人脈は一日にしてならず

水戸発・異業種交流会『一会倶楽部』主宰者。現在正会員数67名。月例会は連続継続250回超え、21年目。

追悼の気持ちを込めて

2014年07月26日 | 水戸発・異業種交流会

<追悼の気持ちを込めた、ブログへのアーカイブです。2012年7月25日記事のリライト>

 

その電話が掛かって来た時、私は仕事の資料をパソコン上でいじりまわしていて、思考が混乱していました。掛かって来たのは、私のデスクに置いてあった携帯へでした。明後日予定している交流会の件かなと思って電話に出ると、その人は意外なことを話し始めました。

「〇〇〇さんが、さっき亡くなったそうです・・・」

消え入りそうな声だったので、私はもう一度聞き返しました。しかし、繰り返し出てきたセリフは、そのままの事実をふたたび私に伝えていました。それにどう応えていいものかも分からずに、紋きり型の言葉がただただ口をついて出ました。

電話を切ってからも、ぼ~っと考えていると、今度は別の人から通夜と告別式の日時を伝えるメールが入りました。いよいよと思いつつ、実感が湧かずに、そんな自分の気持ちを量りかねていました。大変なことなのに、動揺も無ければ、悲しみも湧いてきません。

こんな気分は以前に経験したことがあるなと考えていたら、それは二つ年上の姉が亡くなって、長兄からそれを知らせる電話を、同じように職場にもらった記憶でした。「泣くなよ!」という長兄の言葉に「うん」と応えつつも、私には今日と同じように、正直何の感情も湧いてきませんでした。

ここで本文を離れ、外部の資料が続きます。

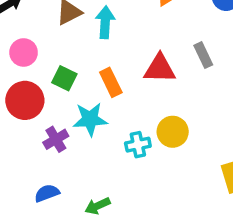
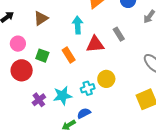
cyan arrow: (105, 22) -> (78, 25), moved
cyan star: (90, 119) -> (63, 96), moved
purple cross: (56, 139) -> (39, 100), moved
blue semicircle: (47, 193) -> (84, 113), moved

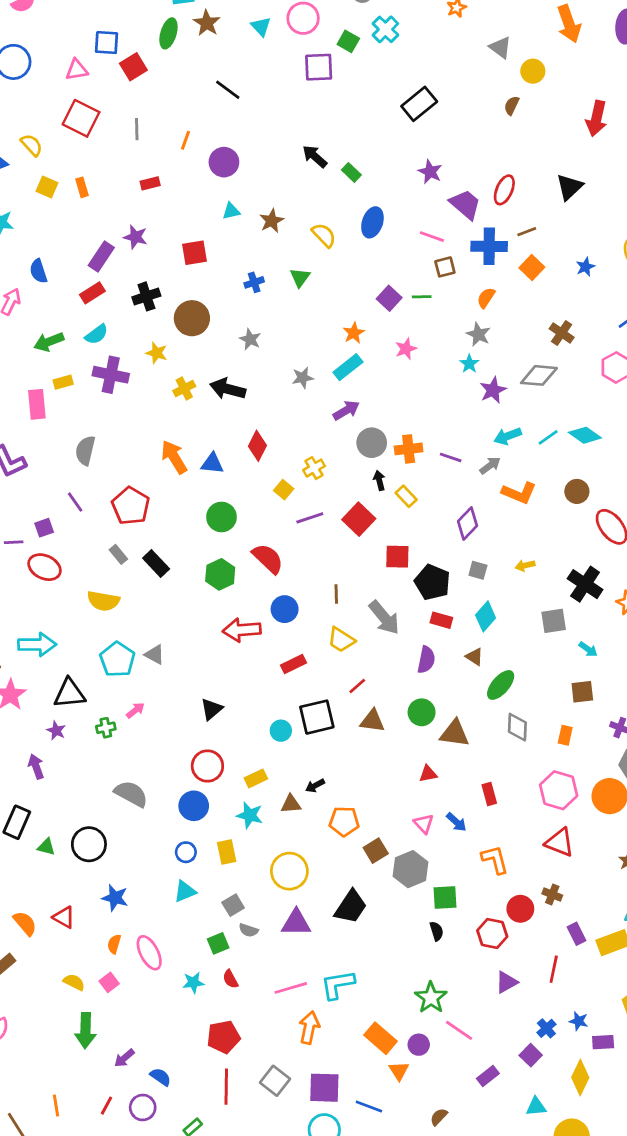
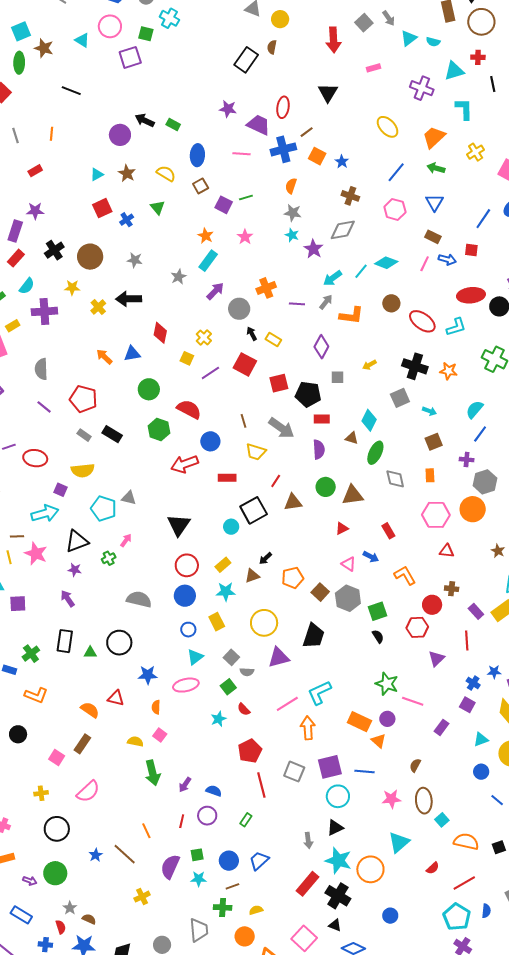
black rectangle: (419, 104) -> (246, 60), moved
purple circle: (224, 162) -> (120, 135), moved
red square: (195, 253) -> (102, 208), moved
brown square: (445, 267) -> (201, 186), moved
blue star: (585, 267) -> (342, 162), moved
orange cross: (409, 449) -> (266, 288), moved
orange arrow: (174, 457) -> (104, 357), size x0.7
purple square: (44, 528) -> (61, 490), moved, turned -32
cyan diamond: (486, 616) -> (369, 420), moved
red rectangle: (294, 664) -> (227, 478), turned 42
black triangle: (211, 709) -> (179, 525), size x1.4
red triangle: (560, 842) -> (447, 551), size x0.7
pink ellipse: (149, 953) -> (186, 685), moved, turned -60

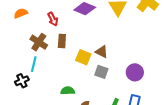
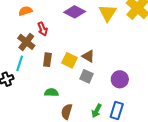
orange semicircle: (21, 13) -> (25, 11), moved
red arrow: (53, 19) -> (43, 29), moved
brown rectangle: (62, 41) -> (47, 60), moved

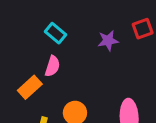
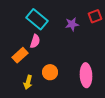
cyan rectangle: (55, 33) -> (37, 19), size x1.5

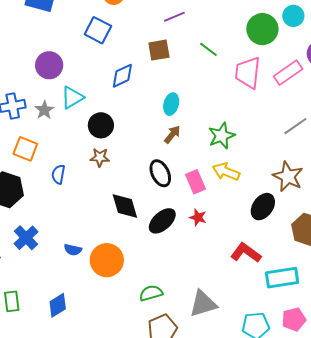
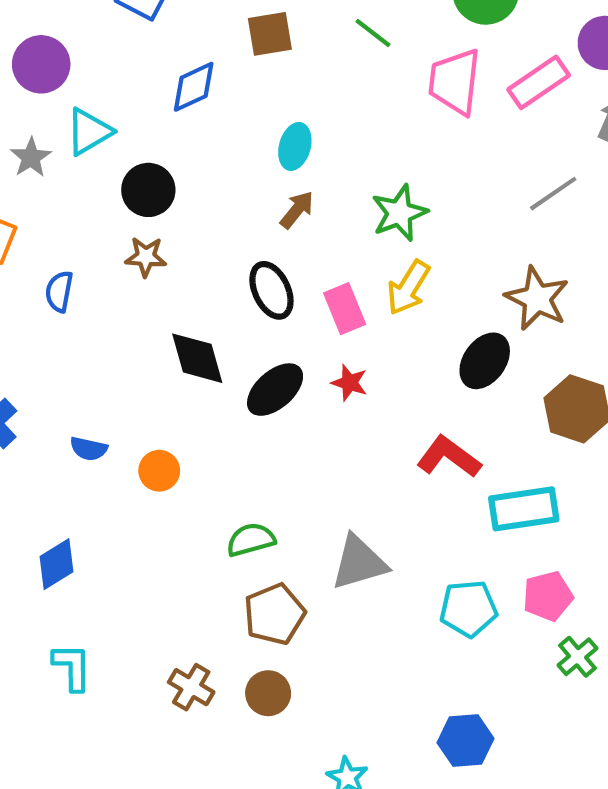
yellow arrow: (226, 172) -> (408, 288), turned -80
orange circle: (107, 260) -> (159, 471), size x0.6

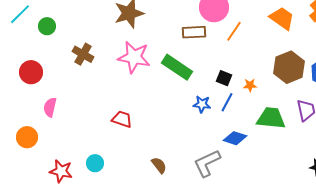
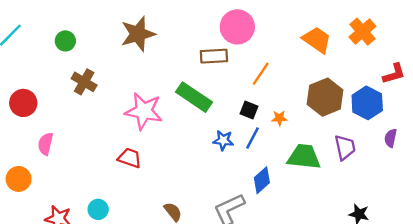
green circle: (47, 26) -> (65, 41), moved
orange line: (234, 31) -> (261, 74), moved
pink star: (134, 57) -> (144, 111), moved
blue diamond: (235, 138) -> (262, 180), turned -60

しばらくは自分が何を考えているのかを、自分の頭の中で解りかねて、次第に頭が痛くなってきました。ウソのようですが、本当の頭痛でした。例えれば、血圧の薬を初めて飲んで効き過ぎた時のような、一気に血液が血管の中を駆け巡り、こめかみの毛細血管に集中した時のような疼痛でした。

 

その人は若く奇麗な女性でした。男勝りに仕事をこなし、お酒も遊びも豪快といっていいようなタイプでしたから、どちらかといえば年上の男性に可愛がられて、事実モテました。私たちの倶楽部に入会してからも、そんな「素行」は変わりませんでしたので、古参の女性会員からは眉をひそめられ疎まれることもあって、そのことに悩んでいた時期もありました。

そんな彼女が癌を患い、胃をほとんど残さずに摘出する手術を受けて、そして生還しました。私たちはその頑張りに驚嘆しましたが、次第にやせ細っていく彼女の姿は倶楽部の例会からはだんだんと遠のいて行きました。

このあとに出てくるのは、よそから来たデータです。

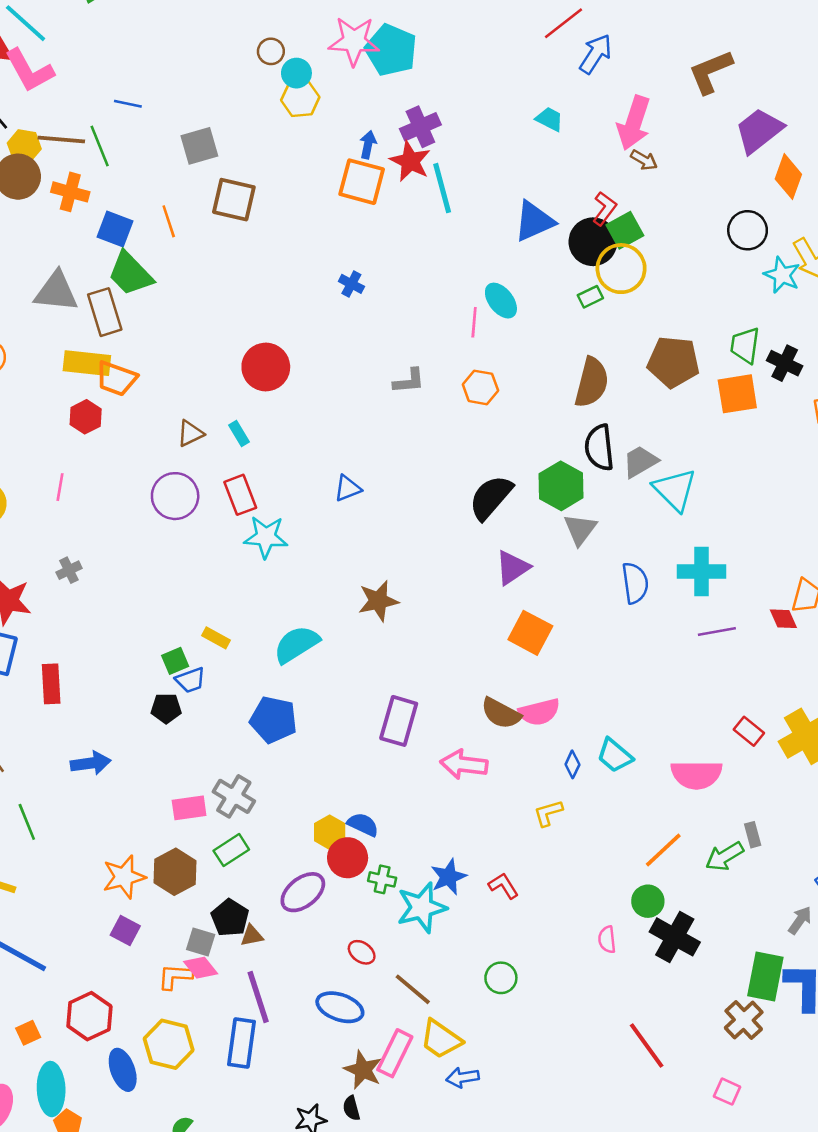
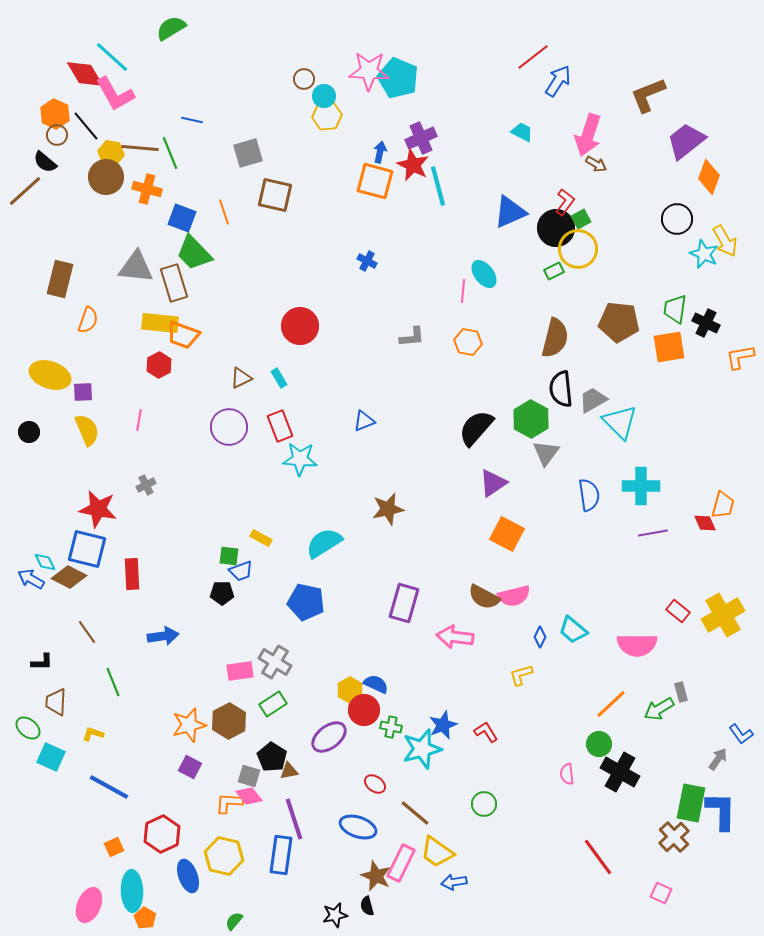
green square: (625, 230) -> (581, 219), size x0.7
green square: (175, 661) -> (229, 556), turned 30

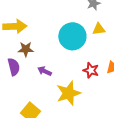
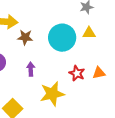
brown star: (26, 49) -> (25, 37), moved
purple arrow: (45, 71) -> (31, 69), turned 56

最近は、「まだ、体調が優れませんので、一緒に食事の席にいるのは辛いので、欠席させてください。頑張ってみんなに忘れられないうちに参加できるようにしますね」という、毎月同じような内容の欠席メールをいただくだけになっていました。その間も、時々は仲間内のゴルフに参加しているようなことも聞いたりしましたが、そのうち彼女のことは次第に私たちの話題にのぼらなくなっていきました。

 

私が彼女を最後に見かけたのは、水戸駅前のシネコンで映画を観ての帰り道、車を駐車場から出そうとしていたその時でした。彼女と彼女のお姉さんが乗った車とすれ違い、彼女がフロントガラス越しに、少女のような笑顔で私に手を振ってくれた時のことです。顔だけしか見えませんでしたが、あきらかに痛々しいぐらいに痩せ細っていました。

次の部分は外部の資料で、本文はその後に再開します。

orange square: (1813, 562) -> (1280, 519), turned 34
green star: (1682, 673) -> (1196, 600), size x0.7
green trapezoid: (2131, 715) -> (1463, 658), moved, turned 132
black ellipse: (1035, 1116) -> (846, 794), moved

そして本当に本当の最後のやりとりは、その月の交流会の出欠のメールででした。たぶん彼女の送信は、「体調が優れないので欠席させてください」というような内容だったと思います。私は珍しく、彼女を元気づけようと、彼女をからかうようなメールを直ぐに返信しましたが、いつもでしたらそんなメールには、必ず返事をくれる彼女からの返信はありませんでした。

 

そして、それが、本当の最後になりました。

 

ひとひとりが亡くなるということは大変なことですが、かといって私たちの日常の世界は何事も無かったかのように流れていくのも事実です。私は、最後の最後まで、彼女に何もしてあげられませんでした。けれども、彼女という人がいたことを忘れないように、私自身の思い出にしっかりと残し刻んでおくことで、私自身が私を許せない気持ちに、許しを請いたいと思います。

 

彼女は本当にとても素敵なひとでした。

 

さようなら!さようなら!さようなら!〇〇〇さん。またいつか”巡り会える”その時まで。